De la cofradía de las estrellas consagradas, la única voz sobria fue la de Levon  Aronian. Sin olvidar la presunción de inocencia, puso negro sobre blanco: “Todos mis colegas son bastante paranoicos”, dijo, y agregó: “Siempre pienso que los jugadores jóvenes pueden jugar muy bien”. El resto, salvo Maxime Vachier-Lagrave, tras muchas vueltas fraseológicas, termina por avalar las creencias de Magnus, insustanciales por el momento.

Levon Aronian

“Si al final nadie prueba nada, ¿qué ocurrirá con la carrera de Hans Niemann? ¿Le invitarán a más torneos importantes? ¿Le pedirán perdón? ¿Sufrirá un veto, explícito o no, en las competiciones en las que participe Carlsen? No será fácil gestionar la situación, desde luego.”, reflexionaba a través de su columna en ABC Federico Marín Bellón a principios del escándalo. Y hasta hoy, las pruebas brillan por su ausencia. Hay poco margen: o no pueden revelarse aún por normativa de FIDE o no existen.

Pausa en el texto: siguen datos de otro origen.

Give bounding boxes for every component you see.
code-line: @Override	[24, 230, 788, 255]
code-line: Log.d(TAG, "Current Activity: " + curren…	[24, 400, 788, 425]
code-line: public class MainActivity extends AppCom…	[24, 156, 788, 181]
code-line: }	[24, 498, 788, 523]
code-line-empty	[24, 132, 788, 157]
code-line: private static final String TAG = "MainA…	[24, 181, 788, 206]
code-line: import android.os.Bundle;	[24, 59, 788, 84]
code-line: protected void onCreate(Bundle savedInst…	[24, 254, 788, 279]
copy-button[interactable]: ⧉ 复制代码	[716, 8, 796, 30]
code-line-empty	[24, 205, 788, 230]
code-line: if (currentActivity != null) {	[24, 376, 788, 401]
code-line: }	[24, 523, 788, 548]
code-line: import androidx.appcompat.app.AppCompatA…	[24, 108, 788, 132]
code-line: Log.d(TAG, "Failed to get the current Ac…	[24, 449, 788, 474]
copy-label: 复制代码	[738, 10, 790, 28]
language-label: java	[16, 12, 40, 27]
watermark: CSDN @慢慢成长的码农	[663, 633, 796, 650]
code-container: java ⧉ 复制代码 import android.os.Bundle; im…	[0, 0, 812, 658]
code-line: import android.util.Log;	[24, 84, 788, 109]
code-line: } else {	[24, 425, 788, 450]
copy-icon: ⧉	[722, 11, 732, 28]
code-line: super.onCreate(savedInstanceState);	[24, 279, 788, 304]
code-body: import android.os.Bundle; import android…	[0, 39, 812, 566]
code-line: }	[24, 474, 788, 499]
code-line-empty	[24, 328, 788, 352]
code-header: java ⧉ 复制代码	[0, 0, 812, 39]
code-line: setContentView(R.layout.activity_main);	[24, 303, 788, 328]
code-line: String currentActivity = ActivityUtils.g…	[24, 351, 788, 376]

La opinión de un experto en juego limpio en ajedrez, Kenneth Regan, tal vez por no profundizar la polémica, se difundió poco: «habló sobre el proceso de análisis de los jugadores sospechosos de hacer trampa y concluyó que cree que Niemann no hizo trampa contra Carlsen en su juego Sinquefield Cup» (chessdom.com).

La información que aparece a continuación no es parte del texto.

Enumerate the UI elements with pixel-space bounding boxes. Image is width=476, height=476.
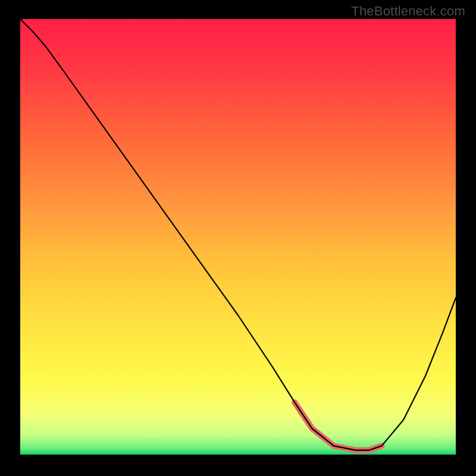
chart-plot-area bbox=[20, 19, 456, 455]
chart-frame: TheBottleneck.com bbox=[0, 0, 476, 476]
watermark-text: TheBottleneck.com bbox=[351, 4, 465, 19]
chart-svg bbox=[20, 19, 456, 455]
gradient-background bbox=[20, 19, 456, 455]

Las TIC cambiaron en forma drástica la práctica ajedrecística competitiva. La división entre el ajedrez informatizado y el humano es tajante: no hay persona que pueda enfrentarse con éxito al software especializado. El mercado le exige al ajedrez, que se ha puesto de moda, una dinámica de espectáculo deportivo mucho más rimbombante que la que mantuvo por siglos, una frivolización cuyos avances crecen día a día.

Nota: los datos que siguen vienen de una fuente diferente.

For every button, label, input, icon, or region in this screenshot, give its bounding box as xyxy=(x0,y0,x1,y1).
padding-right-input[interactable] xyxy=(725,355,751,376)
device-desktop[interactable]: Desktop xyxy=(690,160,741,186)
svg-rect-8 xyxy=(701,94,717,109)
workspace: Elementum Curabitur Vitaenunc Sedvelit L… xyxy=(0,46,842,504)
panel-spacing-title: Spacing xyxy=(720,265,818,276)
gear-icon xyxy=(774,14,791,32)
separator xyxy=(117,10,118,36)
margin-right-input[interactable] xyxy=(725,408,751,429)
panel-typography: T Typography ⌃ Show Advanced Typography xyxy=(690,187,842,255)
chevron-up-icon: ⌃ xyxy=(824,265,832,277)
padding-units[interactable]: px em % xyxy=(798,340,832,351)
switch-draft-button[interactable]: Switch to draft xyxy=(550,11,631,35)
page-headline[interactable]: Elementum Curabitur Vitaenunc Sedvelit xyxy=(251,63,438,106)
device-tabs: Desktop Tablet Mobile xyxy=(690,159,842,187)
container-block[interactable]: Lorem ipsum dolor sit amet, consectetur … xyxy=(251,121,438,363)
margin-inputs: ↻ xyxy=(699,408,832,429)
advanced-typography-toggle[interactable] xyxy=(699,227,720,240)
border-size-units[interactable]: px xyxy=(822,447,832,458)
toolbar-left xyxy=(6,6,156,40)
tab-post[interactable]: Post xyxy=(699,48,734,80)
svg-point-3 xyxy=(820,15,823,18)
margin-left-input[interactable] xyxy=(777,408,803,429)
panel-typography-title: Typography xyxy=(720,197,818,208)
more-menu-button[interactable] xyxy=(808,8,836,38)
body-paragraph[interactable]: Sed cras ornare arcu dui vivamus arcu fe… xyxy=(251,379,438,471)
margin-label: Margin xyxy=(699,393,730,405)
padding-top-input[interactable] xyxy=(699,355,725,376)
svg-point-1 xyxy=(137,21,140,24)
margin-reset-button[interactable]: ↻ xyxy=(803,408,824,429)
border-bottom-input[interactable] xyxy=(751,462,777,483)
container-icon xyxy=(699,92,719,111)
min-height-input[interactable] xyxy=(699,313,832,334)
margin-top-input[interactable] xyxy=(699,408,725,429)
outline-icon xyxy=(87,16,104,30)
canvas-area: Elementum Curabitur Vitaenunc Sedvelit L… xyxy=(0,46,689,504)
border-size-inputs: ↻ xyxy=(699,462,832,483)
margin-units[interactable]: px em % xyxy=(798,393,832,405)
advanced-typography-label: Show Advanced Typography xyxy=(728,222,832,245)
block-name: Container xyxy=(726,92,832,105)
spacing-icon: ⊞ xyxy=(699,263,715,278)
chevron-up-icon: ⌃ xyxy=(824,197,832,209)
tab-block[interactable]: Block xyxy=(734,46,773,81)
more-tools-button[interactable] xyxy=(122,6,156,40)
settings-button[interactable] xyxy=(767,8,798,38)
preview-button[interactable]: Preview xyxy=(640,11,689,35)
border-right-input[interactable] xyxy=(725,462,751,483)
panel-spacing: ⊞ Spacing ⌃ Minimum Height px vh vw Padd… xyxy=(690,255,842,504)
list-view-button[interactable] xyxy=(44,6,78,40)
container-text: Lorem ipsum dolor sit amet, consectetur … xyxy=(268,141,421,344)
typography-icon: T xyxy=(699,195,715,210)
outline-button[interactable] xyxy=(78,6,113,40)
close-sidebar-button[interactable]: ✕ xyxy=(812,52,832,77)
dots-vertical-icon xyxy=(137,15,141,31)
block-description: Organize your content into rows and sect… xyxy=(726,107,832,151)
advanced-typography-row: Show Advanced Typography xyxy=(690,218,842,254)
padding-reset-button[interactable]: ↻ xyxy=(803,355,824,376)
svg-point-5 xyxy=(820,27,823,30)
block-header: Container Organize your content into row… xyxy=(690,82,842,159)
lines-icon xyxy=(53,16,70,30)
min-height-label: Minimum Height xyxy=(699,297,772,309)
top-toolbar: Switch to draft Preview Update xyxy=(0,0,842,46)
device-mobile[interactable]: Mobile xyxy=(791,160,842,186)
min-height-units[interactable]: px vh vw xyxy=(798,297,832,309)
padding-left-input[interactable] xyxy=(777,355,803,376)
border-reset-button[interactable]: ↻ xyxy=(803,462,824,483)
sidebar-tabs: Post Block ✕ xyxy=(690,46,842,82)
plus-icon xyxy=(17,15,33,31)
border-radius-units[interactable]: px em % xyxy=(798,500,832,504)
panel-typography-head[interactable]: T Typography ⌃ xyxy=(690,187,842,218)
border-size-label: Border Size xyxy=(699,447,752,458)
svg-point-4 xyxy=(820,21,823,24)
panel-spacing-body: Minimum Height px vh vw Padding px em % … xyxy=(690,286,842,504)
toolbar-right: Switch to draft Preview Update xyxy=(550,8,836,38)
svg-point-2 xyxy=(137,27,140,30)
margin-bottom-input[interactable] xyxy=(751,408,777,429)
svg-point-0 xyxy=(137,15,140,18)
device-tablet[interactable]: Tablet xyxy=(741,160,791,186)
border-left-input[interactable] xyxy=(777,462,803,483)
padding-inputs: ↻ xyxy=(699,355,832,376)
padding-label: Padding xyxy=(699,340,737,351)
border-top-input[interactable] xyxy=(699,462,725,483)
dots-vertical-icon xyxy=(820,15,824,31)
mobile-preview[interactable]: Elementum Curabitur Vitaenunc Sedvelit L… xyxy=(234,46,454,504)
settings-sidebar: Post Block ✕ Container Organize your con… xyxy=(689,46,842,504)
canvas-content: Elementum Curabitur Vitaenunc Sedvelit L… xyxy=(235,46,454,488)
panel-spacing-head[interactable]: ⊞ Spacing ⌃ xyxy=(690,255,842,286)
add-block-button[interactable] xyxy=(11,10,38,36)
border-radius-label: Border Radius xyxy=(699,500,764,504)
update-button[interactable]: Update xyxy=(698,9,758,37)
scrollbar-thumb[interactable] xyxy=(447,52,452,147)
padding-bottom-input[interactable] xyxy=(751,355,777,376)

Los intereses económicos, los cenáculos que conjugan intereses de organizadores y dirigentes, profesionales privilegiados o censurados, los mecenas con sus exigencias y los escándalos internacionales o locales son la tendencia actual de un deporte que alguna vez pretendió ser modelo de la excelencia cognitiva en el ámbito de la competencia pura e imparcial.

La conducta de los jugadores, con trampas tecnológicas de por medio o no, es cada vez menos correcta. Los ejemplos de buenos modales, respeto, nobleza deportiva, ética, mesura y apego a la normativa son infrecuentes. Las federaciones, partiendo de FIDE, se han convertido en organismos recaudatorios ensombrecidos por sospechas de corrupción e infames repartos de prebendas.

La desnaturalización del ajedrez ya es un hecho. El lema de FIDE, «Gens una sumus«, hoy por hoy suena a humorada. Tal vez pronto algún valiente se anime a decir que la trastienda del juego ciencia es un cabaret. Mientras tanto, la gran farandulización avanza.